Find the Right Talent for Your Gym in a Tight Labor Market

Many health clubs rely on IHRSA’s newest research to gain insider knowledge on employee compensation and benefits. Here’s how the report has helped gym owners make the perfect hire.

Studios are everywhere, and clubs, too, are growing in number. Today, in many markets, consumers have a plethora of fitness venues to choose from.

In this hypercompetitive market, IHRSA clubs are vying for members—and employees—as the national unemployment rate hovers around 4%.

“As one of the two major athletic clubs in our area, we find it a bit challenging to attract experienced, knowledgeable fitness professionals,” reports Christine Cate, the human resources director at the Hampshire Hills Athletic Club in Milford, NH. “The tight labor market has meant that we have to be more aggressive in our marketing.”

A 110,000-square-foot, family-oriented, multipurpose club, Hampshire Hills has 40 full-time and 200 part-time employees, who serve some 3,500 members.

And, once you find them, how do you hold on to valued employees—those talented, experienced, and ambitious managers, or those charismatic instructors and personal trainers—who underlie your business’ success?

You need to create a motivating and rewarding environment, offering fair pay and benefits, that excites employees about doing their jobs, suggests Francesca Schuler, the CEO of In-Shape, a chain of more than 65 full-service clubs based in Stockton, CA. “We strive to provide the best place to work in all of our markets. Our team is always looking for new ways to stay ahead of the competition—with respect to everything from culture, to competitive salaries, to the opportunity to develop a real career in fitness.”

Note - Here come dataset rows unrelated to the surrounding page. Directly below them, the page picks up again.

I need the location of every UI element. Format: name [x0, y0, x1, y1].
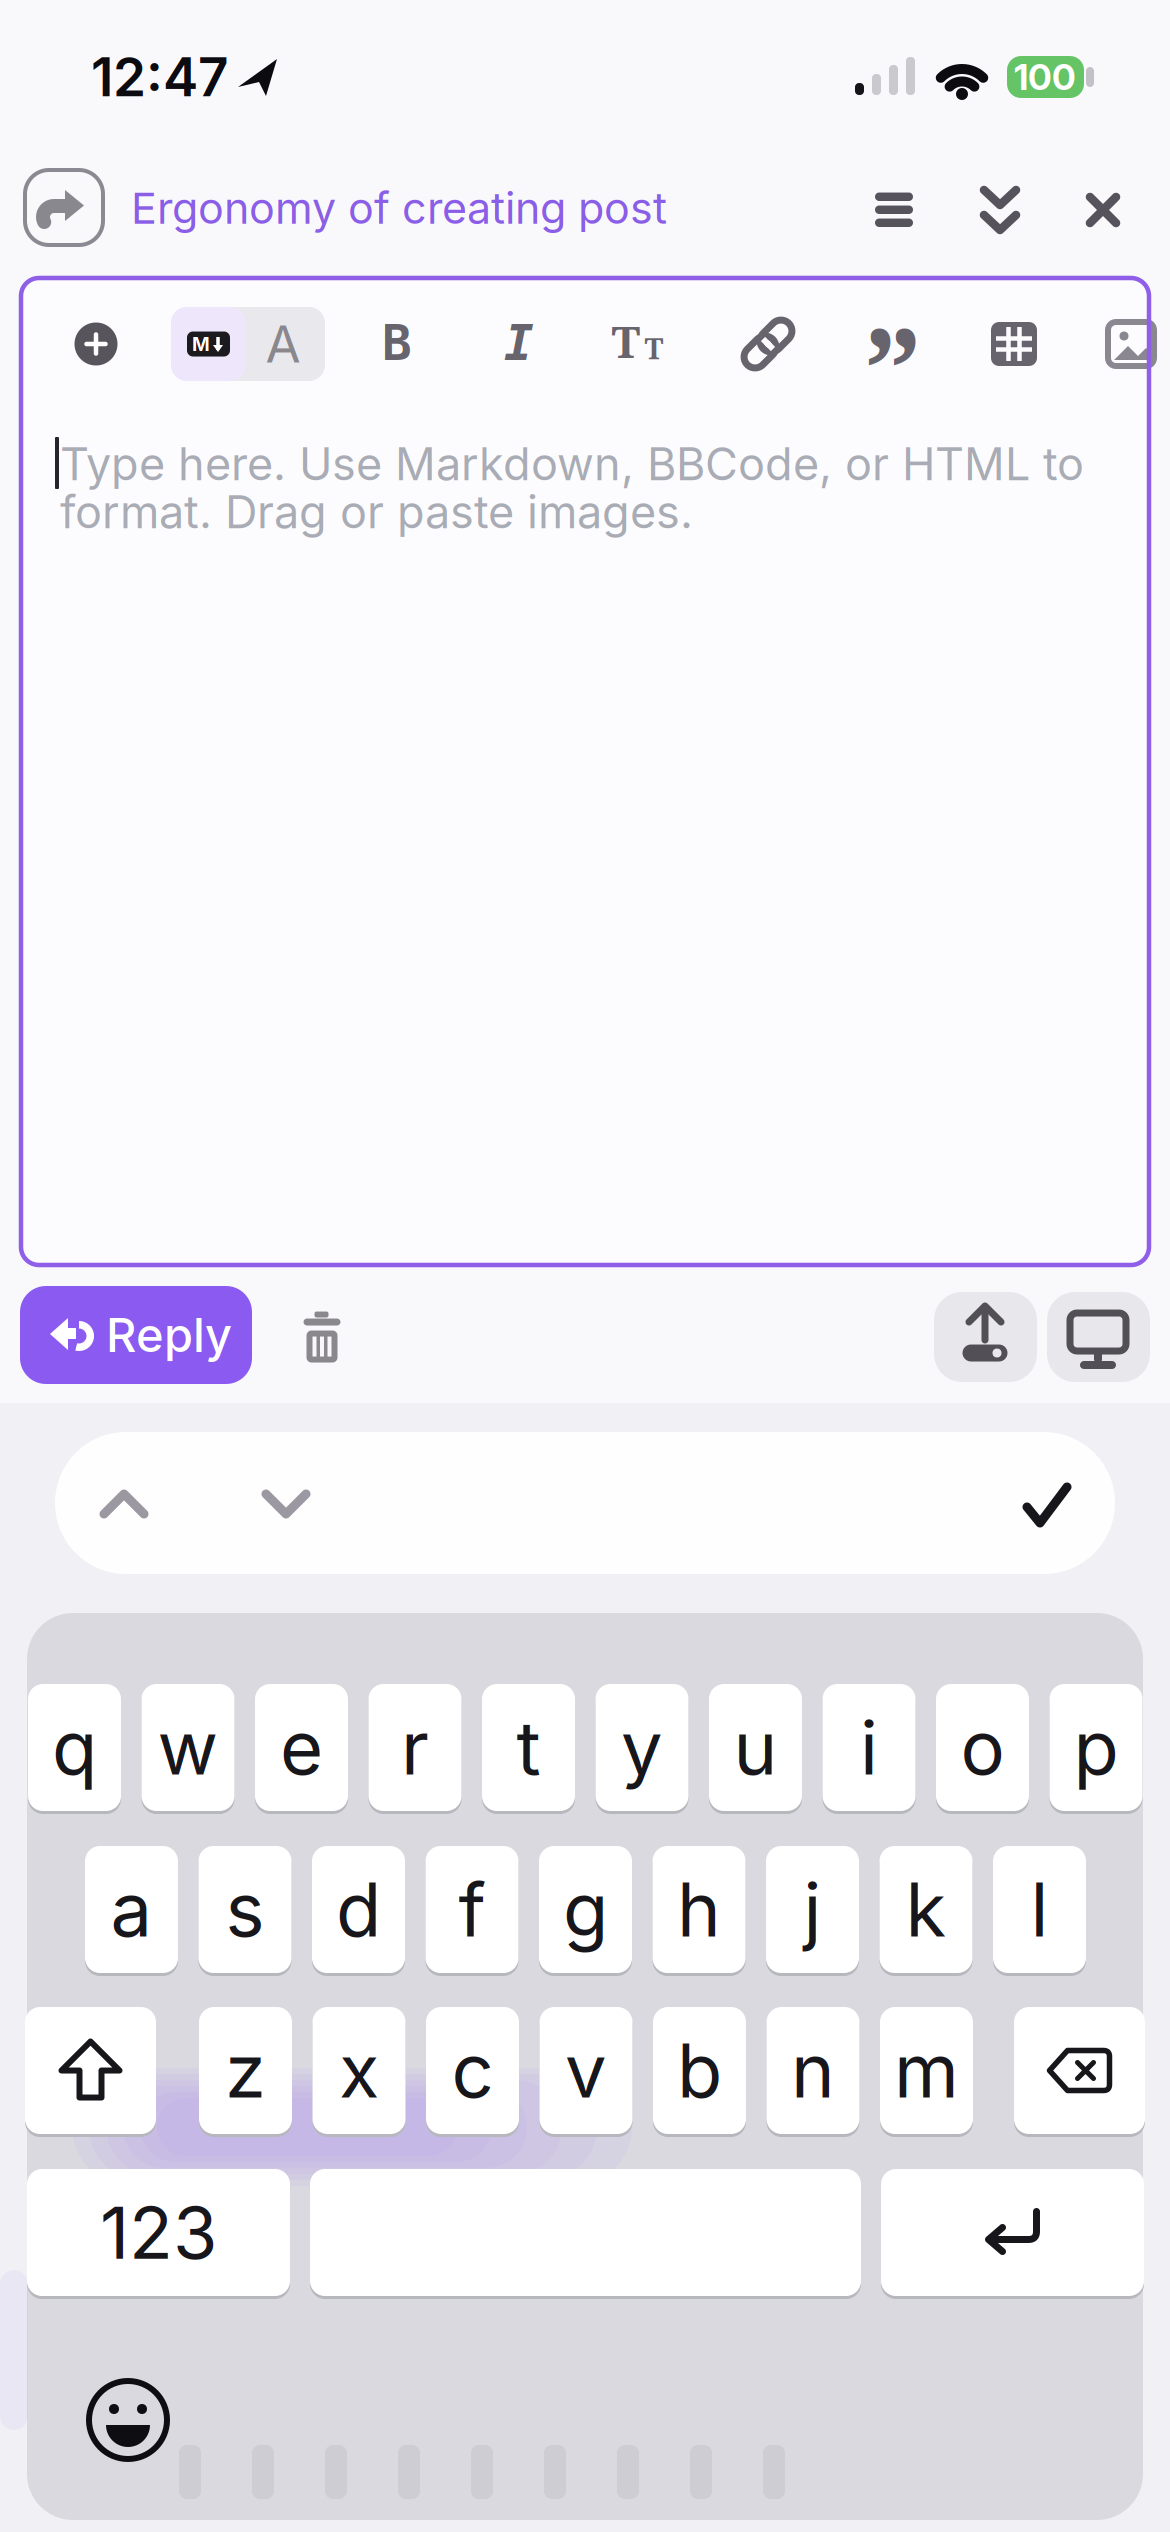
button[interactable]: k	[880, 1846, 972, 1973]
staticText: Reply	[106, 1307, 232, 1364]
button[interactable]: 123	[27, 2169, 290, 2296]
button[interactable]: Previous field	[99, 1485, 149, 1523]
button[interactable]: e	[255, 1684, 348, 1811]
staticText: k	[906, 1865, 946, 1954]
staticText: x	[339, 2026, 379, 2115]
staticText: t	[516, 1703, 540, 1792]
button[interactable]: Emoji	[89, 2381, 167, 2459]
button[interactable]: r	[368, 1684, 462, 1811]
button[interactable]: a	[85, 1846, 178, 1973]
button[interactable]: Next field	[261, 1485, 311, 1523]
button[interactable]: p	[1050, 1684, 1142, 1811]
button[interactable]: Text size	[610, 311, 670, 371]
button[interactable]: c	[426, 2007, 519, 2134]
button[interactable]: o	[936, 1684, 1029, 1811]
button[interactable]: u	[709, 1684, 802, 1811]
staticText: 100	[1014, 55, 1076, 99]
button[interactable]: Bold	[367, 313, 427, 373]
staticText: e	[280, 1703, 323, 1792]
staticText: p	[1074, 1703, 1118, 1792]
button[interactable]: m	[880, 2007, 973, 2134]
button[interactable]: Close	[1087, 194, 1119, 226]
staticText: 12:47	[91, 45, 229, 109]
button[interactable]: d	[312, 1846, 405, 1973]
button[interactable]: Collapse	[980, 185, 1020, 235]
staticText: a	[110, 1865, 152, 1954]
button[interactable]: b	[653, 2007, 746, 2134]
staticText: 123	[100, 2189, 217, 2276]
button[interactable]: Delete draft	[304, 1312, 340, 1362]
button[interactable]: g	[539, 1846, 632, 1973]
button[interactable]: Shift	[25, 2007, 156, 2134]
button[interactable]: Share	[25, 170, 103, 245]
button[interactable]: j	[766, 1846, 859, 1973]
staticText: u	[734, 1703, 778, 1792]
staticText: n	[791, 2026, 835, 2115]
staticText: A	[266, 313, 300, 375]
button[interactable]: Italic	[489, 313, 549, 373]
button[interactable]: Table	[991, 322, 1037, 366]
staticText: Ergonomy of creating post	[131, 182, 667, 234]
button[interactable]: Reply	[20, 1286, 252, 1384]
staticText: c	[452, 2026, 494, 2115]
staticText: format. Drag or paste images.	[60, 485, 693, 539]
button[interactable]: Done	[1023, 1483, 1071, 1527]
staticText: l	[1030, 1865, 1048, 1954]
button[interactable]: t	[482, 1684, 575, 1811]
button[interactable]: l	[993, 1846, 1086, 1973]
button[interactable]: Image	[1106, 320, 1156, 368]
button[interactable]: f	[426, 1846, 518, 1973]
staticText: j	[804, 1865, 822, 1954]
staticText: r	[401, 1703, 429, 1792]
staticText: b	[677, 2026, 722, 2115]
button[interactable]: Delete	[1014, 2007, 1145, 2134]
button[interactable]: s	[198, 1846, 292, 1973]
staticText: s	[226, 1865, 264, 1954]
button[interactable]: z	[199, 2007, 292, 2134]
staticText: w	[158, 1703, 218, 1792]
button[interactable]: w	[142, 1684, 234, 1811]
button[interactable]: Return	[881, 2169, 1144, 2296]
button[interactable]: i	[822, 1684, 916, 1811]
button[interactable]: q	[28, 1684, 121, 1811]
button[interactable]: Markdown	[171, 307, 246, 381]
staticText: T	[612, 311, 640, 371]
staticText: y	[621, 1703, 663, 1792]
staticText: T	[644, 328, 664, 368]
staticText: d	[336, 1865, 381, 1954]
staticText: m	[894, 2026, 959, 2115]
staticText: i	[860, 1703, 878, 1792]
staticText: z	[225, 2026, 266, 2115]
button[interactable]: Toggle preview	[1047, 1292, 1150, 1382]
button[interactable]: v	[540, 2007, 632, 2134]
button[interactable]: Link	[738, 314, 798, 374]
staticText: Type here. Use Markdown, BBCode, or HTML…	[60, 437, 1084, 491]
button[interactable]: y	[596, 1684, 688, 1811]
staticText: q	[52, 1703, 97, 1792]
staticText: M	[192, 332, 210, 356]
staticText: ”	[864, 286, 922, 450]
staticText: h	[677, 1865, 721, 1954]
button[interactable]: h	[652, 1846, 746, 1973]
staticText: B	[382, 314, 412, 372]
button[interactable]: Menu	[875, 192, 913, 228]
staticText: g	[563, 1865, 608, 1954]
button[interactable]: x	[312, 2007, 406, 2134]
button[interactable]: n	[766, 2007, 860, 2134]
staticText: I	[504, 314, 534, 372]
staticText: f	[458, 1865, 486, 1954]
button[interactable]: Quote	[864, 286, 922, 450]
button[interactable]: Upload	[934, 1292, 1037, 1382]
staticText: v	[565, 2026, 607, 2115]
button[interactable]: Insert	[74, 322, 118, 366]
button[interactable]: Rich text	[248, 309, 318, 379]
staticText: o	[960, 1703, 1004, 1792]
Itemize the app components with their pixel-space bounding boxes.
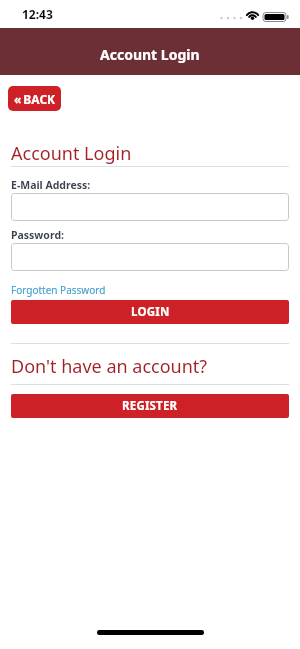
staticText: LOGIN (131, 304, 170, 320)
button[interactable]: Forgotten Password (11, 283, 106, 297)
staticText: Account Login (100, 45, 200, 64)
button[interactable] (11, 193, 289, 221)
staticText: Account Login (11, 141, 132, 166)
staticText: « BACK (14, 91, 56, 107)
staticText: E-Mail Address: (11, 178, 91, 192)
button[interactable] (11, 243, 289, 271)
button[interactable]: « BACK (8, 86, 61, 111)
staticText: 12:43 (22, 6, 53, 22)
staticText: Don't have an account? (11, 354, 208, 379)
staticText: REGISTER (122, 398, 178, 414)
staticText: Password: (11, 228, 64, 242)
button[interactable]: REGISTER (11, 394, 289, 418)
button[interactable]: LOGIN (11, 300, 289, 324)
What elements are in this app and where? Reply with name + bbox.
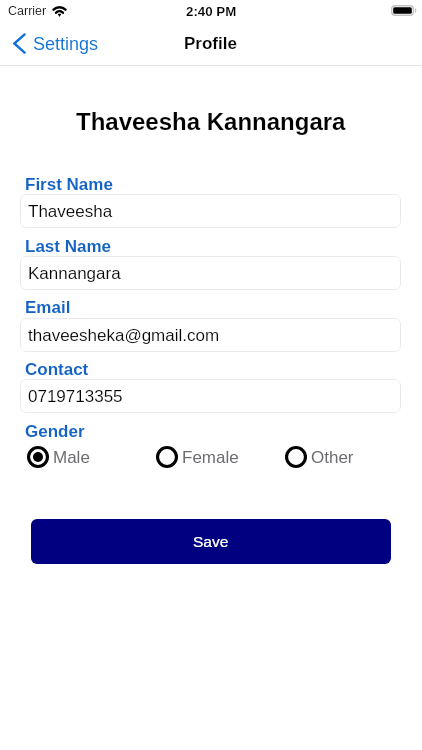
button[interactable]: Save bbox=[31, 519, 391, 564]
button[interactable]: thaveesheka@gmail.com bbox=[20, 318, 401, 352]
staticText: Contact bbox=[25, 360, 89, 379]
button[interactable]: Back to Settings bbox=[13, 33, 99, 54]
button[interactable]: 0719713355 bbox=[20, 379, 401, 413]
staticText: 2:40 PM bbox=[186, 4, 237, 19]
staticText: Kannangara bbox=[28, 264, 121, 283]
staticText: Settings bbox=[33, 34, 99, 54]
staticText: First Name bbox=[25, 175, 113, 194]
button[interactable]: Male bbox=[27, 446, 90, 468]
staticText: Carrier bbox=[8, 4, 47, 18]
staticText: Email bbox=[25, 298, 71, 317]
button[interactable]: Female bbox=[156, 446, 239, 468]
staticText: Thaveesha bbox=[28, 202, 113, 221]
staticText: 0719713355 bbox=[28, 387, 123, 406]
staticText: Save bbox=[193, 533, 229, 550]
staticText: Other bbox=[311, 448, 354, 467]
staticText: Female bbox=[182, 448, 239, 467]
staticText: Gender bbox=[25, 422, 85, 441]
staticText: Thaveesha Kannangara bbox=[76, 108, 346, 135]
button[interactable]: Thaveesha bbox=[20, 194, 401, 228]
staticText: Male bbox=[53, 448, 90, 467]
button[interactable]: Other bbox=[285, 446, 354, 468]
staticText: thaveesheka@gmail.com bbox=[28, 326, 220, 345]
staticText: Profile bbox=[184, 34, 237, 53]
staticText: Last Name bbox=[25, 237, 111, 256]
button[interactable]: Kannangara bbox=[20, 256, 401, 290]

As Schuler acknowledges, a key component of a “best place to work” is a fair and equitable salary and benefits package, but, having said that, you have to be realistic about budgetary constraints.

“The tight labor market has meant that we have to be more aggressive in our marketing.”

Christine Cate, Human Resources Director

Hampshire Hills Athletic Club - Milford, NH

But where can you turn to find reliable benchmarks for various club positions?

A good place to start is the 2019 IHRSA Health Club Employee Compensation & Benefits Report. Produced every two years for the past two decades, this year’s report is an 89-page guide based on a confidential survey of 61 member companies, representing more than 248 North American fitness facilities.

Insights into Staffing Practices

By employing the report, club operators and managers easily can compare their compensation rates for approximately 50 common job titles, including those for corporate and senior management, salaried, and hourly employees.

The data also is categorized by geographical region, club type, and club size.

The 2019 edition includes a number of new features, says Melissa Rodriguez, IHRSA’s senior research manager, including information on employee turnover and recruitment practices.

“Nearly half (47.5%) of the respondents cited employee referrals as the most successful tool for recruiting employees,” says Rodriguez. “The internet/website ranked a distant second at 30.5%. The respondents also indicated that it took about two months to fill executive and senior-level management positions; a little more than a month to fill management positions; and less than one month to fill non-management positions.”

The report can be used to determine if health club compensation and benefits packages are on target, says Jay Ablondi, IHRSA’s executive vice president of global products.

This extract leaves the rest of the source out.